Every line containing the string "yanlış" is to be copied from the records.

### Records supplied
▬▬▬▬▬▬

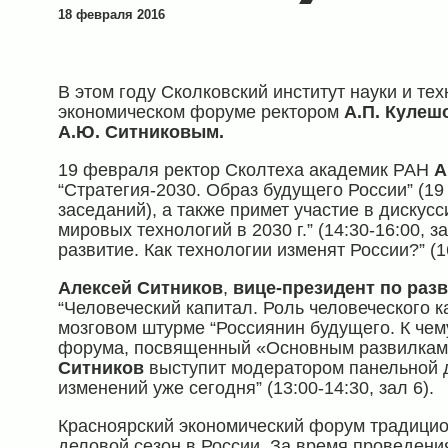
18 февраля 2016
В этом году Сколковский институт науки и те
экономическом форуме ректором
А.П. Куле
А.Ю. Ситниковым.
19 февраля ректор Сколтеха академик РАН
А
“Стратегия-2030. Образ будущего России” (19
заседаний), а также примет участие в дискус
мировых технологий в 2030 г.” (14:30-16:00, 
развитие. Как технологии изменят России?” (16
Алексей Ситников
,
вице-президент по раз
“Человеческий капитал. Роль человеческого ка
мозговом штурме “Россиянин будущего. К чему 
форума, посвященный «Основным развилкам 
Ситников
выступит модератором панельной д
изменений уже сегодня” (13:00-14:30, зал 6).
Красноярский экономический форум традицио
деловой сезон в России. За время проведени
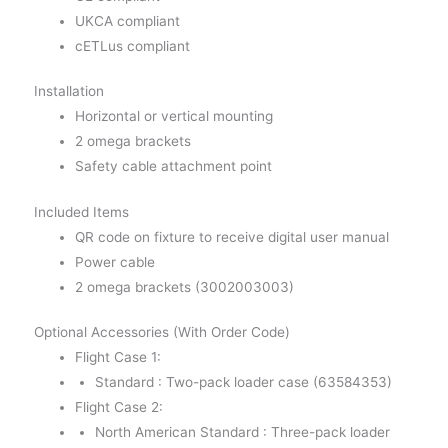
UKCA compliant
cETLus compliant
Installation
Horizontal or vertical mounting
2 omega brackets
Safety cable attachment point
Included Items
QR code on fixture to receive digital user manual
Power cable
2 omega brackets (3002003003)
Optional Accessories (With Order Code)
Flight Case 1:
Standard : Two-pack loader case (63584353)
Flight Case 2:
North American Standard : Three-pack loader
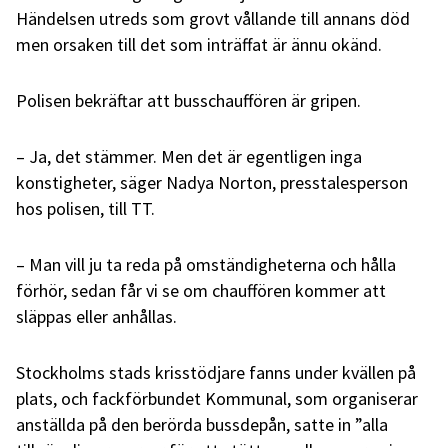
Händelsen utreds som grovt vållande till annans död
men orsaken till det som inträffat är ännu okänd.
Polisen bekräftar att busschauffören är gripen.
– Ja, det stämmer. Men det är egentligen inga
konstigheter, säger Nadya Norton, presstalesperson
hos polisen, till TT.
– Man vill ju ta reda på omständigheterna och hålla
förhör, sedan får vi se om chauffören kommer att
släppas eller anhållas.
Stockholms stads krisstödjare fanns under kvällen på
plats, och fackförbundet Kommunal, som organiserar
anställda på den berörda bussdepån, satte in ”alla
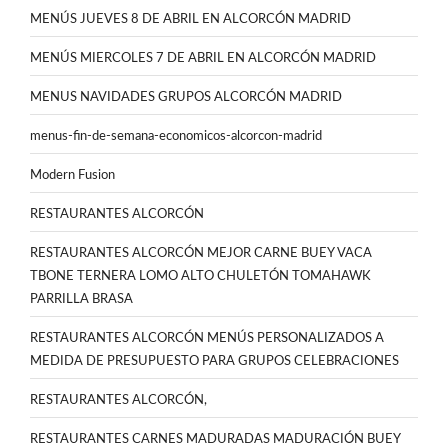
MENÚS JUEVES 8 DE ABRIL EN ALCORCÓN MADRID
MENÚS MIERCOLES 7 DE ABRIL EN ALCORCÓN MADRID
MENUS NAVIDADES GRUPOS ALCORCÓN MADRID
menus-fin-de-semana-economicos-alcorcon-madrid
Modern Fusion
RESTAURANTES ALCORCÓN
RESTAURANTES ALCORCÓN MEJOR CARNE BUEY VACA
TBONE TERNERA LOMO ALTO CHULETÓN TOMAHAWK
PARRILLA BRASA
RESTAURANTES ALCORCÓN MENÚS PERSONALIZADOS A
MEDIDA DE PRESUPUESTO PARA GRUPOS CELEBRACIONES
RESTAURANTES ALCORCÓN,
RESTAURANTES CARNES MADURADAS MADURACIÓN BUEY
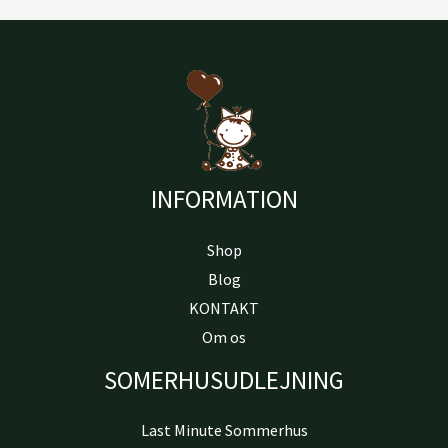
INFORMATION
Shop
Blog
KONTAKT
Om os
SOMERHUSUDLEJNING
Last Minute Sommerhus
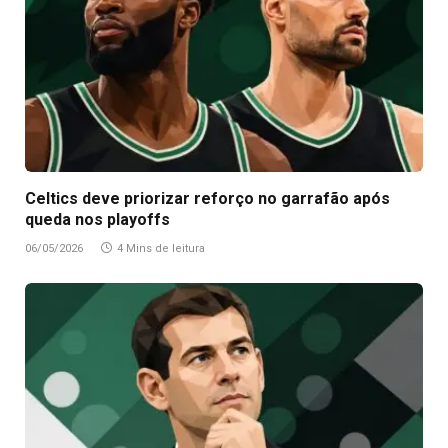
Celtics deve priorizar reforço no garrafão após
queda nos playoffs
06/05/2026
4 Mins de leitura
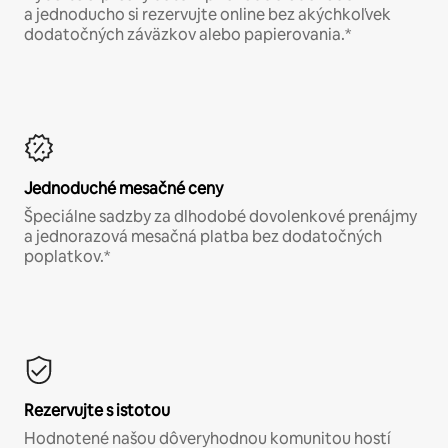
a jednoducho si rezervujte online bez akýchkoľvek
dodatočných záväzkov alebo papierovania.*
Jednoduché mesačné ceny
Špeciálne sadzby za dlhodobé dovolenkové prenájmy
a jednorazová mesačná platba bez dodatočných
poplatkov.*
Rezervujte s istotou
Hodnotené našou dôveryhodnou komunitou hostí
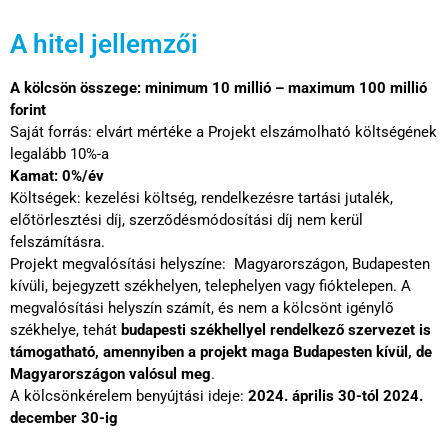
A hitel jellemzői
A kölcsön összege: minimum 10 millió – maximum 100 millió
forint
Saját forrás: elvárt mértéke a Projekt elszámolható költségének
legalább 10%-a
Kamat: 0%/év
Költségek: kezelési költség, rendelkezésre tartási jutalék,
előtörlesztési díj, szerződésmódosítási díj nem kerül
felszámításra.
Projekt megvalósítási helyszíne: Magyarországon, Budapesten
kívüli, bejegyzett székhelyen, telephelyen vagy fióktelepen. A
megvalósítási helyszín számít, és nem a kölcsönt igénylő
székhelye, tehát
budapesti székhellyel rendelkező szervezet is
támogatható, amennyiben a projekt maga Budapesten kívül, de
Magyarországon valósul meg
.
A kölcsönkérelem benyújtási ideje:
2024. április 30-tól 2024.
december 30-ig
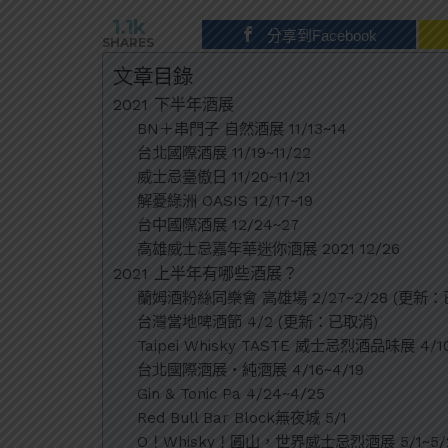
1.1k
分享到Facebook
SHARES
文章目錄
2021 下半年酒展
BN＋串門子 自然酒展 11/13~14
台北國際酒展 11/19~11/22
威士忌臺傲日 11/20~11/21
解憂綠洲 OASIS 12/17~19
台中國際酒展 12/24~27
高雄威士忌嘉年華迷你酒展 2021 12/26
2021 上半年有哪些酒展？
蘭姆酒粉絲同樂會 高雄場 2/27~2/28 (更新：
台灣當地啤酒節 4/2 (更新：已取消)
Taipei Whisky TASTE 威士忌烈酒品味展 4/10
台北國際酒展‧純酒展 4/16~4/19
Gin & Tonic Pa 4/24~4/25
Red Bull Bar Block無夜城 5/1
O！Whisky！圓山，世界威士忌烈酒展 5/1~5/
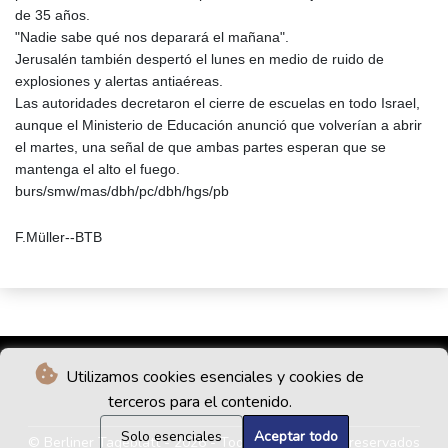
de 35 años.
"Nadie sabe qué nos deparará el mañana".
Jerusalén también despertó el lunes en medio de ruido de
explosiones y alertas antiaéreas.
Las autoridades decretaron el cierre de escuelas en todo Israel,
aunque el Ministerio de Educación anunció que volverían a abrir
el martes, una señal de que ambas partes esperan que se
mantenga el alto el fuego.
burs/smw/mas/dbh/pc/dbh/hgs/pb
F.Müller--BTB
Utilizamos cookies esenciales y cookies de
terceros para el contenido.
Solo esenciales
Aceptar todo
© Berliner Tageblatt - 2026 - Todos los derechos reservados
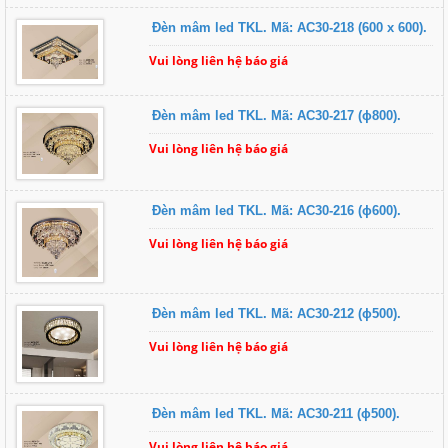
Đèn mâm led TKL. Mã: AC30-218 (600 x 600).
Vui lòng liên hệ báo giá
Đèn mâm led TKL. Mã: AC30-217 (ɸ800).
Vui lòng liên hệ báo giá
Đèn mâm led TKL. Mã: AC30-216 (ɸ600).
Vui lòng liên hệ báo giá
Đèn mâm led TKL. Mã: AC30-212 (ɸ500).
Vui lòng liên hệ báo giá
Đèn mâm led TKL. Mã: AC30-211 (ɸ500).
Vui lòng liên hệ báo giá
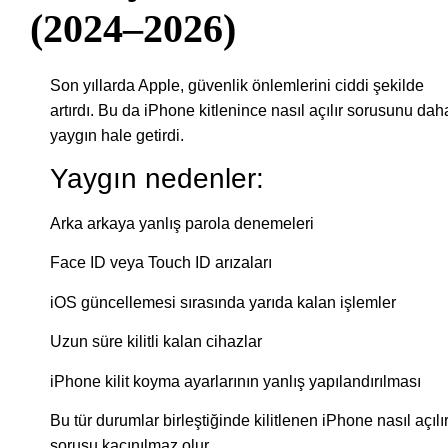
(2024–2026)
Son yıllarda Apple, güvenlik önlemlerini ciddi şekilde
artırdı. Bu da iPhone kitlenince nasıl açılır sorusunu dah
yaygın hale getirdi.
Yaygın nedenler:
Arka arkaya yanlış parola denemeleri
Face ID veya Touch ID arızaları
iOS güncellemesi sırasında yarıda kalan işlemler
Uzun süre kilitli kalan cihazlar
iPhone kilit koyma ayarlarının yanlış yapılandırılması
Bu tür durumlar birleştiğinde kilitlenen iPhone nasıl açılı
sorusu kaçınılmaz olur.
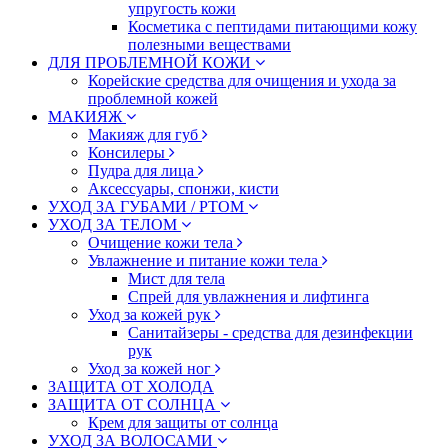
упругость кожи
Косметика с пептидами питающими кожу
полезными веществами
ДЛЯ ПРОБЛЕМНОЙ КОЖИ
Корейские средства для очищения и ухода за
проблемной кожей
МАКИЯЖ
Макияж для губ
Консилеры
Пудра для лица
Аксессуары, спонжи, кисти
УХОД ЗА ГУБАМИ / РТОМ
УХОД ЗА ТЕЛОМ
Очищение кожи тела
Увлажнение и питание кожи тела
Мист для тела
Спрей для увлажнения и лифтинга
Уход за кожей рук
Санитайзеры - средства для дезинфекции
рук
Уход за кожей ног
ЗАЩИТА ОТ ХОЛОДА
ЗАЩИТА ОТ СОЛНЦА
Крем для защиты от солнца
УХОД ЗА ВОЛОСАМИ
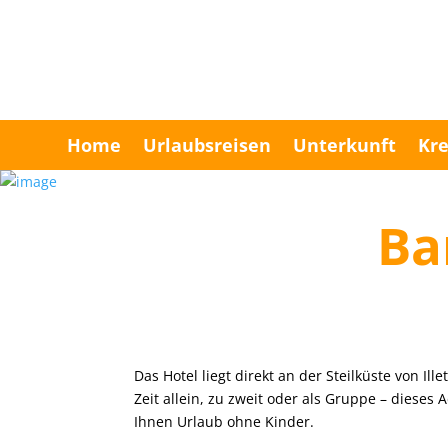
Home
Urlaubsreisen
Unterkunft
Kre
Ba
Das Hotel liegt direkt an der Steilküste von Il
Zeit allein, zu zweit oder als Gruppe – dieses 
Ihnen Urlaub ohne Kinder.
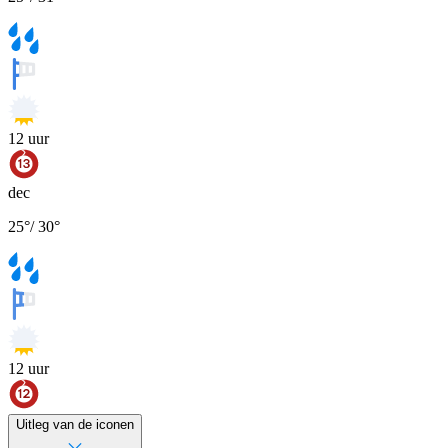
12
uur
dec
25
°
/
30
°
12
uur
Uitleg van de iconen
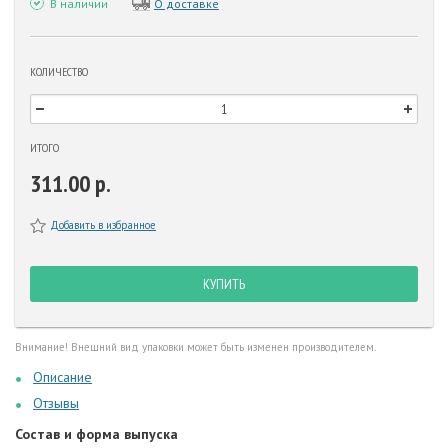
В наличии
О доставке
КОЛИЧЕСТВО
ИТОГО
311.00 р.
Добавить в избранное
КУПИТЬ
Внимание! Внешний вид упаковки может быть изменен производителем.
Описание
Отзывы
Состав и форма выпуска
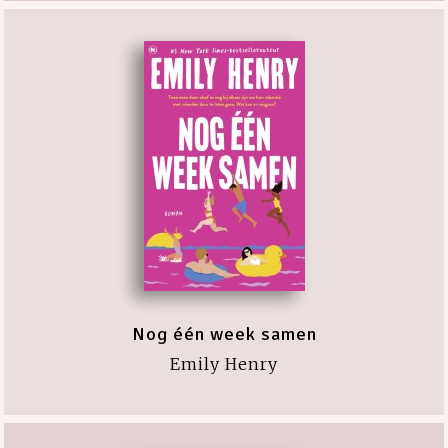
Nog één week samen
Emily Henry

▬▬▬▬▬▬

### Solution for this task
Arka arkaya yanlış parola denemeleri
iPhone kilit koyma ayarlarının yanlış yapılandırılması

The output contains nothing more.